» **Problem statement**: Go through the records below and show every line with the string "bottom".
Source data START
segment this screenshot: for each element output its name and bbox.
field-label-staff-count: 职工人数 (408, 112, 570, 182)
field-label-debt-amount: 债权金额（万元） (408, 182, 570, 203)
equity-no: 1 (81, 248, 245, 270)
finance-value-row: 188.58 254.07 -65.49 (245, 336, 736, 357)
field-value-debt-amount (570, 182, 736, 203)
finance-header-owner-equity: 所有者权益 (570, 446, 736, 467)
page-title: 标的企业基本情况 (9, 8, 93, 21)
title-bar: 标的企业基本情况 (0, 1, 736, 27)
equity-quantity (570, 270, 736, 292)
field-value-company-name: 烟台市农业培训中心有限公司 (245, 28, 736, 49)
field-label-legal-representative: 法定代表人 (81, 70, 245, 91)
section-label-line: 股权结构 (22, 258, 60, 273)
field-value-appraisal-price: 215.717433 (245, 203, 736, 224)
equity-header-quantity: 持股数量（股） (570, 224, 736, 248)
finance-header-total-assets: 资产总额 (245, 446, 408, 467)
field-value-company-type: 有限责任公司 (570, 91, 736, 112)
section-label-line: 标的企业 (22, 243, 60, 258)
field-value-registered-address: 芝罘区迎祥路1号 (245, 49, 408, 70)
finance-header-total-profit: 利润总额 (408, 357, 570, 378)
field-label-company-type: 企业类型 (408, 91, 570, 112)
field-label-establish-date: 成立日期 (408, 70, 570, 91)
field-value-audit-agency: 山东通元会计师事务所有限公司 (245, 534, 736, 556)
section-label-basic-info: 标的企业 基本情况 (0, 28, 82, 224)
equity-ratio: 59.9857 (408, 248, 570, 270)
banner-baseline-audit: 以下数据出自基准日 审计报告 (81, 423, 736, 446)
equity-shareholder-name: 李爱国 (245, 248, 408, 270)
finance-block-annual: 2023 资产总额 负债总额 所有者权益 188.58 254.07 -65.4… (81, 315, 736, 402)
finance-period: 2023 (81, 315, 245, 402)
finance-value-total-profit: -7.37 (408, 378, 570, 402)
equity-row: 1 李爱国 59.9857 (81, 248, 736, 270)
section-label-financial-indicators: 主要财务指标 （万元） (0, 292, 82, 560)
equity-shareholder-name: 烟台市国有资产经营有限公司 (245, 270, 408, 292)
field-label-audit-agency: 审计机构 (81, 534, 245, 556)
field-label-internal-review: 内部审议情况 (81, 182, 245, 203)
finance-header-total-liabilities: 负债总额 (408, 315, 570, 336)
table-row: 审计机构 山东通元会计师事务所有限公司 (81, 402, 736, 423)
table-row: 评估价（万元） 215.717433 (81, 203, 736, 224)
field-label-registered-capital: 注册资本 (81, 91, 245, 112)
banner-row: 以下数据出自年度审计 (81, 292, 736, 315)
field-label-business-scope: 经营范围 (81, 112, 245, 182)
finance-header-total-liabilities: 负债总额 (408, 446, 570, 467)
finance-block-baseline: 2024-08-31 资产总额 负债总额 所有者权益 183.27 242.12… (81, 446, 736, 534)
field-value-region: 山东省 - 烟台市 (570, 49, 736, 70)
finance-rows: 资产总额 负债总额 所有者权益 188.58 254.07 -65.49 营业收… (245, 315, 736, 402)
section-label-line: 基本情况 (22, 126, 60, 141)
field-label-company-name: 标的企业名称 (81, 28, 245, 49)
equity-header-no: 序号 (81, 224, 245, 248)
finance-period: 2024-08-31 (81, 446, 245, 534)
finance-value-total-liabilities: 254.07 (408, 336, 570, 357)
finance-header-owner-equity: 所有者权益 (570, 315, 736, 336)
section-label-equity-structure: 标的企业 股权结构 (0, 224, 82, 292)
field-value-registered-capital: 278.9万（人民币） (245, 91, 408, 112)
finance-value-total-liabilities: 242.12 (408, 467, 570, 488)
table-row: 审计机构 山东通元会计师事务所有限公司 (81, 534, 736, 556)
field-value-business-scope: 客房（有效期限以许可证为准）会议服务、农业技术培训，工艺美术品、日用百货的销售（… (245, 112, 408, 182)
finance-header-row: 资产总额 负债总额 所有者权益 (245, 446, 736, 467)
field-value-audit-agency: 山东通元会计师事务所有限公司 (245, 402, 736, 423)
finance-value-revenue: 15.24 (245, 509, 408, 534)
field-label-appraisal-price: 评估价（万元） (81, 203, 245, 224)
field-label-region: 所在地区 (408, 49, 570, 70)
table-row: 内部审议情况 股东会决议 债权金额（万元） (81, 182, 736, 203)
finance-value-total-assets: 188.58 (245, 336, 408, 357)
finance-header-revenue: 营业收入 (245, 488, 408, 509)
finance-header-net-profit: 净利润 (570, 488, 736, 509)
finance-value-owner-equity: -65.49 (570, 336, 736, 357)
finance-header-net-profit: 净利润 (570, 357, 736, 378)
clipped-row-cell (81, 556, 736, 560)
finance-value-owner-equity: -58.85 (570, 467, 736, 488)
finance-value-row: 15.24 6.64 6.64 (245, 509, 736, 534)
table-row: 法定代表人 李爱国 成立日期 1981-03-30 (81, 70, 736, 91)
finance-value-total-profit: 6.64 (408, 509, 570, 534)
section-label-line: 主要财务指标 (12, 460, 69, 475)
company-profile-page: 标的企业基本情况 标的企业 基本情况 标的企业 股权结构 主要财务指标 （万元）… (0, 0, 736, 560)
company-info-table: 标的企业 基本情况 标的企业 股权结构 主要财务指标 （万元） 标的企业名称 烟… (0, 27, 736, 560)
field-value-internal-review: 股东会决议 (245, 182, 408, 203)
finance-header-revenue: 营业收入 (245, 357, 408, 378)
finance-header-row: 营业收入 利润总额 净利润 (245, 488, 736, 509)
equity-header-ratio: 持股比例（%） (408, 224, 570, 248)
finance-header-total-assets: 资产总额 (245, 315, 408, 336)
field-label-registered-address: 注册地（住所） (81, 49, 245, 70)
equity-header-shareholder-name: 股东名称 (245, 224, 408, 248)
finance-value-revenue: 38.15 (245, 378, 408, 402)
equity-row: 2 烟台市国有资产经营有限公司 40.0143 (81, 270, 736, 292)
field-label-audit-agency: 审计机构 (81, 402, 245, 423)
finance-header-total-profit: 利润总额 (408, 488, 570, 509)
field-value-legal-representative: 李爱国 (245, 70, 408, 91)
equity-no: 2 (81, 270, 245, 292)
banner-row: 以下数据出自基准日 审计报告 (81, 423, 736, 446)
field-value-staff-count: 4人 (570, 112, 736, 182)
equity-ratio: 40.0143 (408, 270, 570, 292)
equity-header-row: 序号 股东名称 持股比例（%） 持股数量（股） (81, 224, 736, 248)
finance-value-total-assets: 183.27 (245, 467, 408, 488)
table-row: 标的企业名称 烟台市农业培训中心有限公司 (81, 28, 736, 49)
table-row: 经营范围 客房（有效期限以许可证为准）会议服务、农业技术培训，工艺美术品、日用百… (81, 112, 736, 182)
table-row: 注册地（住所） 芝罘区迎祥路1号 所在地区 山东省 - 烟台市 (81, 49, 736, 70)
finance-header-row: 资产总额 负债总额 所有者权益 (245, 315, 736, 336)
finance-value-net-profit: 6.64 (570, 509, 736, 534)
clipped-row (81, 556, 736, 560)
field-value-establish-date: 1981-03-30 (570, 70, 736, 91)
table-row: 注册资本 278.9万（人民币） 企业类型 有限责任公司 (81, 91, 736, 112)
Source data END
Source data START
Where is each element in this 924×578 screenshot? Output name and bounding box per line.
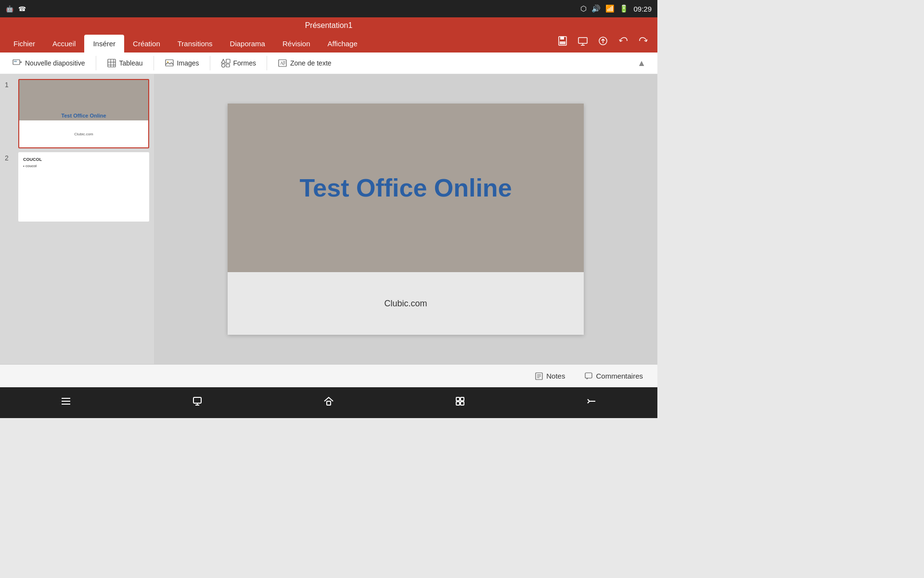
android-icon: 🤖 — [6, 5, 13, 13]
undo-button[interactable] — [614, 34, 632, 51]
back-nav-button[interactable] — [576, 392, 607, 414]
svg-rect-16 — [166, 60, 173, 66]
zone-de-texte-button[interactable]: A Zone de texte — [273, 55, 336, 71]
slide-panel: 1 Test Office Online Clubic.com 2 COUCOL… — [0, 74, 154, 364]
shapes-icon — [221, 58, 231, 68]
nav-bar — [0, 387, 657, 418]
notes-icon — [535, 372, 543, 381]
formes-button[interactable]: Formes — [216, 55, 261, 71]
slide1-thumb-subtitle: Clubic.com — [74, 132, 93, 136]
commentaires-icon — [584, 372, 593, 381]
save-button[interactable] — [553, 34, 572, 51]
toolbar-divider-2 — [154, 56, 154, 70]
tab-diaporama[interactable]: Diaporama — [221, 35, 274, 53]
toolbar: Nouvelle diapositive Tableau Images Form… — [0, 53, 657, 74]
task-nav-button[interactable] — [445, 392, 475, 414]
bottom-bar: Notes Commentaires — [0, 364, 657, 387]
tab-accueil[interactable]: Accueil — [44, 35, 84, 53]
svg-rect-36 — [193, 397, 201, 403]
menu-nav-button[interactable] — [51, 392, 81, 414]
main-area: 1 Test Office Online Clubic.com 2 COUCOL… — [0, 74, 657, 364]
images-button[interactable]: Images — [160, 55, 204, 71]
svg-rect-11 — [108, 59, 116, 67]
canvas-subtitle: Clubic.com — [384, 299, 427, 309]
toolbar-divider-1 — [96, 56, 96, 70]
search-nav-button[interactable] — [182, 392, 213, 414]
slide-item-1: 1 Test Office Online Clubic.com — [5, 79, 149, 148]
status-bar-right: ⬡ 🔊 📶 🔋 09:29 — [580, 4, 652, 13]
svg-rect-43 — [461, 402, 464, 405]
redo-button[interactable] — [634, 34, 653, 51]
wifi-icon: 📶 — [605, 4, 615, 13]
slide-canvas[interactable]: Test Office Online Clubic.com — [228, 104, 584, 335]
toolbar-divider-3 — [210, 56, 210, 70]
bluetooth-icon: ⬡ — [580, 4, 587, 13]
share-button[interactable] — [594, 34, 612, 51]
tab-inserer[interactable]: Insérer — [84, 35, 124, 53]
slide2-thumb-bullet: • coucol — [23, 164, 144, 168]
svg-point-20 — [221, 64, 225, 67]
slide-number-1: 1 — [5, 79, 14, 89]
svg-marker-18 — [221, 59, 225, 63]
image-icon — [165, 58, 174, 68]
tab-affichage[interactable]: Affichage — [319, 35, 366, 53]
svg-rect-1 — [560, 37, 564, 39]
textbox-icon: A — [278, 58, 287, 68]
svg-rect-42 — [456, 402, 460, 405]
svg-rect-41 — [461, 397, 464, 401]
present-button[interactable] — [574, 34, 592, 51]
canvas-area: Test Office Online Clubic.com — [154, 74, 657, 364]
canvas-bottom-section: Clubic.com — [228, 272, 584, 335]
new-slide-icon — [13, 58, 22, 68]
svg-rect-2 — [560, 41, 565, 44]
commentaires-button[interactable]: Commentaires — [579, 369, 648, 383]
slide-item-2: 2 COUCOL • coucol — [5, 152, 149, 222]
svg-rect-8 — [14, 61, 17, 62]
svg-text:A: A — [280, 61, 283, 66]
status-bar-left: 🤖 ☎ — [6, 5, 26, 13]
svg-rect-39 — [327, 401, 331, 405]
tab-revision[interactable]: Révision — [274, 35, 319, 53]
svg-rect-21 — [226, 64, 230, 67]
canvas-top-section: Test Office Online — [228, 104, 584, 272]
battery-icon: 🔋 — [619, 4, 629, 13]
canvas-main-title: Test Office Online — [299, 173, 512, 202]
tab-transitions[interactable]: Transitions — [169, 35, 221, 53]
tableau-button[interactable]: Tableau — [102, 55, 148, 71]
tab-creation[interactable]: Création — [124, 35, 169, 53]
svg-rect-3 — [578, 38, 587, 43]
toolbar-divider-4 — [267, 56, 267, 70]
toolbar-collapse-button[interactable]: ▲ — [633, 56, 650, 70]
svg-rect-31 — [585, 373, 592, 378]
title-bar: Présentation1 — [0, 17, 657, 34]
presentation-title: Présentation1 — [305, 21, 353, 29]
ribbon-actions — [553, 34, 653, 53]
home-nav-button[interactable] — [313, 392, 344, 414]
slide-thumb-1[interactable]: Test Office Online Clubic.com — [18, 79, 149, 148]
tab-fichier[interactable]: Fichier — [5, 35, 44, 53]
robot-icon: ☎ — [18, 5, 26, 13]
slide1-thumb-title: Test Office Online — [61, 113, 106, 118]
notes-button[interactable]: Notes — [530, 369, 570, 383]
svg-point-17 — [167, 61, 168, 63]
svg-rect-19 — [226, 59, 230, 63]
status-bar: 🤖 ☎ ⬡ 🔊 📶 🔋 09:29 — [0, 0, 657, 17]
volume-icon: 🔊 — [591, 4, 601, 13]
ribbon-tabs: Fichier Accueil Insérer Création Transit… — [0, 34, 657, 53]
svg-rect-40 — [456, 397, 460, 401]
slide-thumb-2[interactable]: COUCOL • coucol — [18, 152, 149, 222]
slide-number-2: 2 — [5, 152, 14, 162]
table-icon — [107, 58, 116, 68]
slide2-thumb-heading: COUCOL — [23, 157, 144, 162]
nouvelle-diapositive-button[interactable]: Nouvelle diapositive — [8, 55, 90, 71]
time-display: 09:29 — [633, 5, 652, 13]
Source data END
» **Result for this task**:
bottom-bar: Notes Commentaires — [0, 364, 657, 387]
canvas-bottom-section: Clubic.com — [228, 272, 584, 335]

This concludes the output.